Evangelio según San Juan 6,35-40
En aquel tiempo Jesús dijo: Yo soy el pan que da vida. El que viene a mí, nunca más tendrá hambre, y el que en mí cree, nunca más tendrá sed. Pero, como ya os dije, vosotros no creéis aunque me habéis visto. Todos los que el Padre me da vienen a mí, y a los que vienen a mí no los echaré fuera. Porque no he venido del cielo para hacer mi propia voluntad, sino para hacer la voluntad de mi Padre, que me ha enviado. Y la voluntad del que me ha enviado es que yo no pierda a ninguno de los que me ha dado, sino que los resucite el día último.
Porque la voluntad de mi Padre es que todo aquel que ve al Hijo de Dios y cree en él tenga vida eterna, y yo le resucitaré en el día último.
Comentario del Evangelio
Cristo sacia nuestra hambre. Esta semana seguimos con el discurso del “pan de vida”. Cristo es pan. El alimento más barato y universal por nuestros pagos. El que sacia nuestra hambre y nos anuncia nuestra más firme esperanza: nuestro Dios no es un Dios condenador sino salvador. Su anhelo más íntimo es no perder a ninguna, absolutamente ninguna, de sus más preciosas criaturas. Su deseo es que, a través del Hijo, accedamos a la Vida que regala el Padre, a esa vida plena frente a la cual ni el mal, ni el pecado ni la muerte tienen la palabra definitiva.
Libro de los Hechos de los Apóstoles 8,1b-8
Ese mismo día, se desencadenó una violenta persecución contra la Iglesia de Jerusalén. Todos, excepto los Apóstoles, se dispersaron por las regiones de Judea y Samaría. Unos hombres piadosos enterraron a Esteban y lo lloraron con gran pesar.

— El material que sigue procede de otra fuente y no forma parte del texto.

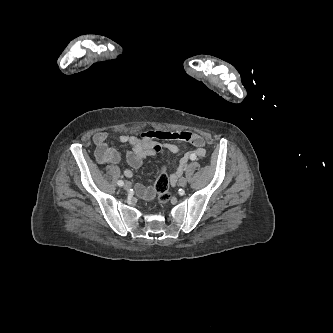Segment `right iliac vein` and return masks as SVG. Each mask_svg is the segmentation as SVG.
Instances as JSON below:
<instances>
[{"instance_id": "right-iliac-vein-1", "label": "right iliac vein", "mask_w": 333, "mask_h": 333, "mask_svg": "<svg viewBox=\"0 0 333 333\" xmlns=\"http://www.w3.org/2000/svg\"><path fill=\"white\" fill-rule=\"evenodd\" d=\"M131 188V183L130 182H126L125 184H124V189L125 190H129Z\"/></svg>"}]
</instances>
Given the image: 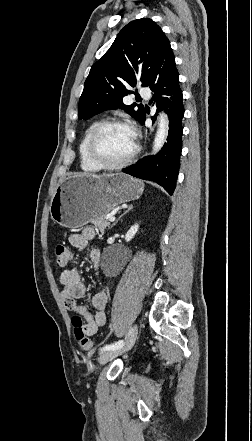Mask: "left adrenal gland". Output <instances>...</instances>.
Listing matches in <instances>:
<instances>
[{
	"label": "left adrenal gland",
	"mask_w": 252,
	"mask_h": 441,
	"mask_svg": "<svg viewBox=\"0 0 252 441\" xmlns=\"http://www.w3.org/2000/svg\"><path fill=\"white\" fill-rule=\"evenodd\" d=\"M133 209V205H130L129 207H128V209L122 214V215H120L119 216V218L116 220V222L115 223H113V225L110 227V228H112L113 226H115V224H117V222L124 216V215H126L130 210H132Z\"/></svg>",
	"instance_id": "obj_1"
}]
</instances>
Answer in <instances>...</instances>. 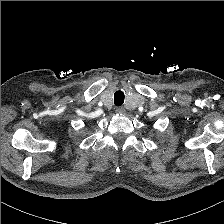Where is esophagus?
Returning a JSON list of instances; mask_svg holds the SVG:
<instances>
[{
	"instance_id": "34e87169",
	"label": "esophagus",
	"mask_w": 224,
	"mask_h": 224,
	"mask_svg": "<svg viewBox=\"0 0 224 224\" xmlns=\"http://www.w3.org/2000/svg\"><path fill=\"white\" fill-rule=\"evenodd\" d=\"M116 113L124 114L125 113V109L122 108V107H118V108H116Z\"/></svg>"
}]
</instances>
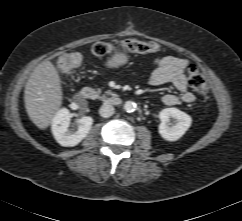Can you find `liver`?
Masks as SVG:
<instances>
[{"mask_svg": "<svg viewBox=\"0 0 242 221\" xmlns=\"http://www.w3.org/2000/svg\"><path fill=\"white\" fill-rule=\"evenodd\" d=\"M24 94L25 108L31 121L38 128L46 129L63 98L61 79L51 61H43L33 70Z\"/></svg>", "mask_w": 242, "mask_h": 221, "instance_id": "6515ba94", "label": "liver"}]
</instances>
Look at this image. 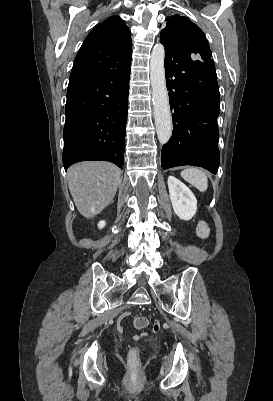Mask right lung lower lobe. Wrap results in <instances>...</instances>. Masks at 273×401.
<instances>
[{"mask_svg": "<svg viewBox=\"0 0 273 401\" xmlns=\"http://www.w3.org/2000/svg\"><path fill=\"white\" fill-rule=\"evenodd\" d=\"M131 60L67 91L63 131L65 170L84 161H110L123 168Z\"/></svg>", "mask_w": 273, "mask_h": 401, "instance_id": "1", "label": "right lung lower lobe"}]
</instances>
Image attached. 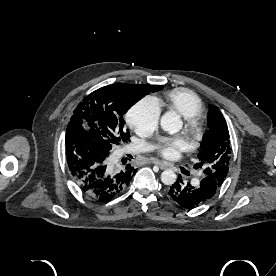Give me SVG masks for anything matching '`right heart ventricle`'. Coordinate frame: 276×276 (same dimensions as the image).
I'll return each instance as SVG.
<instances>
[{
  "instance_id": "1",
  "label": "right heart ventricle",
  "mask_w": 276,
  "mask_h": 276,
  "mask_svg": "<svg viewBox=\"0 0 276 276\" xmlns=\"http://www.w3.org/2000/svg\"><path fill=\"white\" fill-rule=\"evenodd\" d=\"M164 99L171 109L184 118L201 115L203 112L201 99L189 90L176 89L169 91L165 94Z\"/></svg>"
}]
</instances>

Saulo, por su parte, perseguía a la Iglesia; iba de casa en casa y arrastraba a hombres y mujeres, llevándolos a la cárcel. Los que se habían dispersado iban por todas partes anunciando la Palabra.Felipe descendió a una ciudad de Samaría y allí predicaba a Cristo.
Al oírlo y al ver los milagros que hacía, todos recibían unánimemente las palabras de Felipe. Porque los espíritus impuros, dando grandes gritos, salían de muchos que estaban poseídos, y buen número de paralíticos y lisiados quedaron curados. Y fue grande la alegría de aquella ciudad.
Salmo 66(65),1-3a.4-5.6-7a
¡Aclame al Señor toda la tierra!
¡Canten la gloria de su Nombre!
Tribútenle una alabanza gloriosa,
digan al Señor: «¡Qué admirables son tus obras!»
Toda la tierra se postra ante ti,
y canta en tu honor, en honor de tu Nombre.
Vengan a ver las obras del Señor,
las cosas admirables que hizo por los hombres.
El convirtió el Mar en tierra firme,
a pie atravesaron el Río.
Por eso, alegrémonos en él,
que gobierna eternamente con su fuerza.
De Juan Pablo II (1920-2005) papa Carta Apostólica «Novo Millennio Inuente», §16-17
«Queremos ver a Jesús» (Jn 12,21). Esta petición, hecha al apóstol Felipe por algunos griegos que habían acudido a Jerusalén para la peregrinación pascual, ha resonado también espiritualmente en nuestros oídos en este Año jubilar. Como aquellos peregrinos de hace dos mil años, los hombres de nuestro tiempo, quizás no siempre conscientemente, piden a los creyentes de hoy no sólo «hablar» de Cristo, sino en cierto modo hacérselo «ver». ¿Y no es quizá cometido de la Iglesia reflejar la luz de Cristo en cada época de la historia y hacer resplandecer también su rostro ante las generaciones del nuevo milenio?
Nuestro testimonio sería, además, enormemente deficiente si nosotros no fuésemos los primeros contempladores de su rostro. El Gran Jubileo nos ha ayudado a serlo más profundamente. Al final del Jubileo, a la vez que reemprendemos el ritmo ordinario, llevando en el ánimo las ricas experiencias vividas durante este período singular, la mirada se queda más que nunca fija en el rostro del Señor. La contemplación del rostro de Cristo se centra sobre todo en lo que de él dice la Sagrada Escritura que, desde el principio hasta el final, está impregnada de este misterio, señalado oscuramente en el Antiguo Testamento y revelado plenamente en el Nuevo, hasta el punto que san Jerónimo afirma con vigor: «Ignorar las Escrituras es ignorar a Cristo mismo».
Teniendo como fundamento la Escritura, nos abrimos a la acción del Espíritu (Jn 15,26), que es el origen de aquellos escritos, y, a la vez, al testimonio de los Apóstoles (ibíd., 27), que tuvieron la experiencia viva de Cristo, la Palabra de vida, lo vieron con sus ojos, lo escucharon con sus oídos y lo tocaron con sus manos (1 Jn 1,1). Lo que nos ha llegado por medio de ellos es una visión de fe, basada en un testimonio histórico preciso.